- **Exercise objective**
Output the records below verbatim, minus the pictures.

- **Stored data entries**
..............................

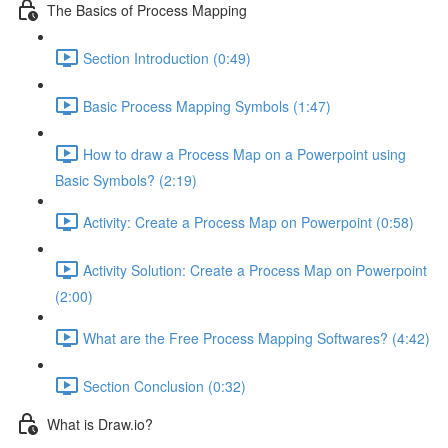
The Basics of Process Mapping
Section Introduction (0:49)
Basic Process Mapping Symbols (1:47)
How to draw a Process Map on a Powerpoint using
Basic Symbols? (2:19)
Activity: Create a Process Map on Powerpoint (0:58)
Activity Solution: Create a Process Map on Powerpoint
(2:00)
What are the Free Process Mapping Softwares? (4:42)
Section Conclusion (0:32)
What is Draw.io?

..............................

- **Response**
The Basics of Process Mapping
Section Introduction (0:49)
Basic Process Mapping Symbols (1:47)
How to draw a Process Map on a Powerpoint using
Basic Symbols? (2:19)
Activity: Create a Process Map on Powerpoint (0:58)
Activity Solution: Create a Process Map on Powerpoint
(2:00)
What are the Free Process Mapping Softwares? (4:42)
Section Conclusion (0:32)
What is Draw.io?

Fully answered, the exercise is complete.